■ **What you are asked to do**:
Restate the records below word for word, and omit the images they hold.

■ **Data to examine**:
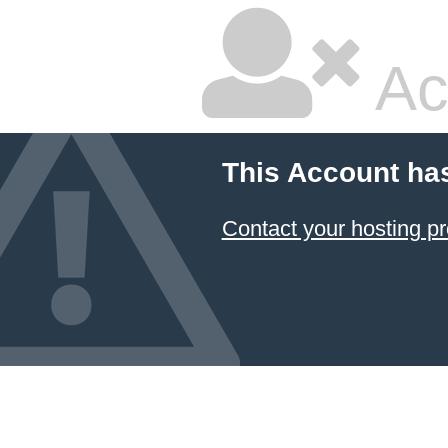
Ac
This Account ha
Contact your hosting pr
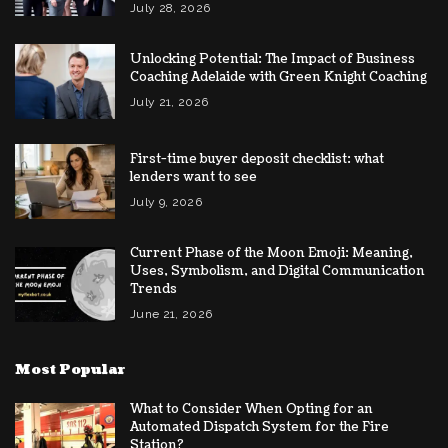
July 28, 2026
Unlocking Potential: The Impact of Business
Coaching Adelaide with Green Knight Coaching
July 21, 2026
First-time buyer deposit checklist: what
lenders want to see
July 9, 2026
Current Phase of the Moon Emoji: Meaning,
Uses, Symbolism, and Digital Communication
Trends
June 21, 2026
Most Popular
What to Consider When Opting for an
Automated Dispatch System for the Fire
Station?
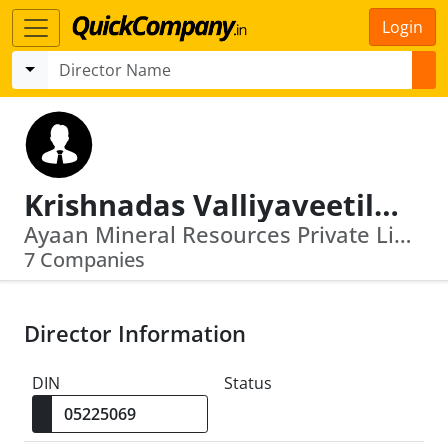
Login
Krishnadas Valliyaveetil Balan
Ayaan Mineral Resources Private Limited · Asianext Commodities Exchange Limited
7 Companies
Director Information
DIN
Status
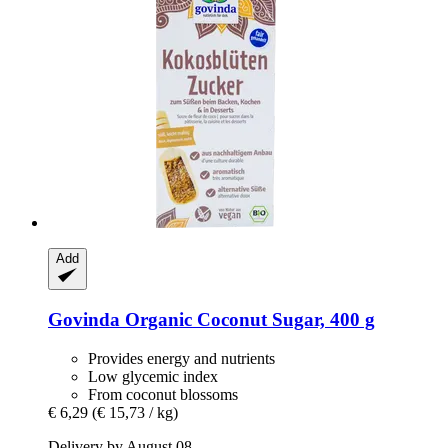
Add
Govinda
Organic Coconut Sugar, 400 g
Provides energy and nutrients
Low glycemic index
From coconut blossoms
€ 6,29
(€ 15,73 / kg)
Delivery by August 08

■ **Result below**:
Ac
This Account ha
Contact your hosting pr
July 28, 2026
Unlocking Potential: The Impact of Business
Coaching Adelaide with Green Knight Coaching
July 21, 2026
First-time buyer deposit checklist: what
lenders want to see
July 9, 2026
Current Phase of the Moon Emoji: Meaning,
Uses, Symbolism, and Digital Communication
Trends
June 21, 2026
Most Popular
What to Consider When Opting for an
Automated Dispatch System for the Fire
Station?
Login
Krishnadas Valliyaveetil Balan
Ayaan Mineral Resources Private Limited · Asianext Commodities Exchange Limited
7 Companies
Director Information
DIN
Status
Add
Govinda
Organic Coconut Sugar, 400 g
Provides energy and nutrients
Low glycemic index
From coconut blossoms
€ 6,29
(€ 15,73 / kg)
Delivery by August 08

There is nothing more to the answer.